Goldman Sachs, Morgan Stanley, Citigroup, and Barclays are names that have been associated with speculation that investment banks are starting to take the cryptocurrency space more seriously. However, the ballyhooed involvement of these multinational firms gave digital currencies like Bitcoin a temporary boost, but nothing tangible has yet to emerge from their purported ventures.

Whatever the reason, whether it’s the continuous slide from Bitcoin’s rise to prominence a year ago when it hit $20,000 or their Wall Street peers scoffing at the notion of acknowledging digital currencies as an asset class, investment banks have been slow to move forward with their respective forays into cryptocurrencies. Digital currency speculators may have fallen for a classic case of Robert Shiller-made, Alan Greenspan-popluarized irrational exuberance.
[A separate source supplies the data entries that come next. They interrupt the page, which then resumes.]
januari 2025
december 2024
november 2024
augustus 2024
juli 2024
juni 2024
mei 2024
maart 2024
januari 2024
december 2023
“The market had unrealistic expectations that Goldman or any of its peers could suddenly start a Bitcoin trading business,” said Daniel H. Gallancy, chief executive officer of New York-based SolidX Partners. “That was top-of-the-market-hype thinking.”

All Talk and No Walk?

Goldman Sachs was purportedly in the works of setting up a trading desk that would focus on cryptocurrencies, but that has yet to come into fruition. Morgan Stanley was supposedly working on offering swaps tracking Bitcoin futures, but has yet to trade a contract–the same can be said for Citigroup who had similar plans.
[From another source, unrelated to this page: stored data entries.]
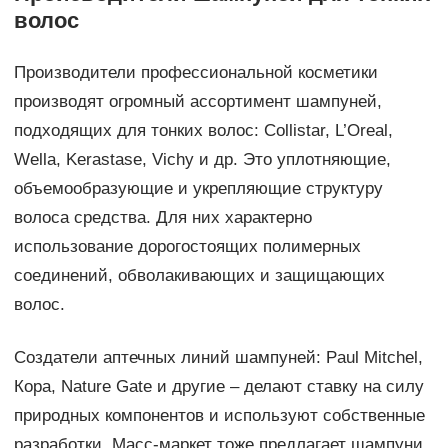
волос
Производители профессиональной косметики
производят огромный ассортимент шампуней,
подходящих для тонких волос: Collistar, L’Oreal,
Wella, Kerastase, Vichy и др. Это уплотняющие,
объемообразующие и укрепляющие структуру
волоса средства. Для них характерно
использование дорогостоящих полимерных
соединений, обволакивающих и защищающих
волос.
Создатели аптечных линий шампуней: Paul Mitchel,
Кора, Nature Gate и другие – делают ставку на силу
природных компонентов и используют собственные
разработки. Масс-маркет тоже предлагает шампуни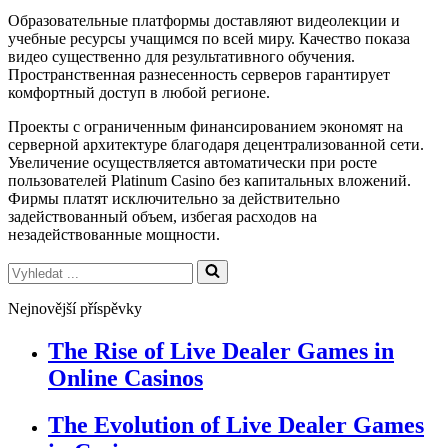
Образовательные платформы доставляют видеолекции и
учебные ресурсы учащимся по всей миру. Качество показа
видео существенно для результативного обучения.
Пространственная разнесенность серверов гарантирует
комфортный доступ в любой регионе.
Проекты с ограниченным финансированием экономят на
серверной архитектуре благодаря децентрализованной сети.
Увеличение осуществляется автоматически при росте
пользователей Platinum Casino без капитальных вложений.
Фирмы платят исключительно за действительно
задействованный объем, избегая расходов на
незадействованные мощности.
Vyhledat
...
Nejnovější příspěvky
The Rise of Live Dealer Games in
Online Casinos
The Evolution of Live Dealer Games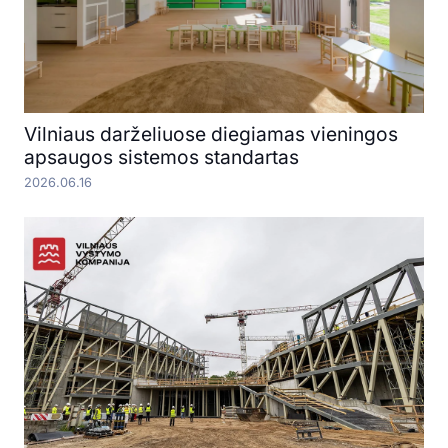
Vilniaus darželiuose diegiamas vieningos
apsaugos sistemos standartas
2026.06.16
Meanwhile, in the UK, Barclays Plc was reportedly investigating the possibility of a cryptocurrency trading desk, going as far as hiring former oil traders to explore the idea further. However, nothing tangible has developed as of yet.

Despite the lack of movement, with Bitcoin recently falling under $4,000, some think institutional firms are done with the wait-and-see approach.

“The more important story is all the infrastructure that’s being built now to enable institutional trading,” according to Ben Sebley, who is the head of brokerage at crypto boutique NKB Group.

All is Not Lost for Crypto

Encouraging signs include Fidelity getting into the digital currencies game as the 72-year-old investment firm with more than $7.2 trillion in client assets announced in October that it’s launching Fidelity Digital Asset Services, LLC, which will offer enterprise-quality custody and trade execution services for cryptocurrencies to sophisticated institutional investors such as hedge funds, family offices and market intermediaries. While the new company won’t cater to retail investors, it’s still a big step forward for digital currencies as Bitcoin and other cryptocurrencies are struggling to gain wider public adoption.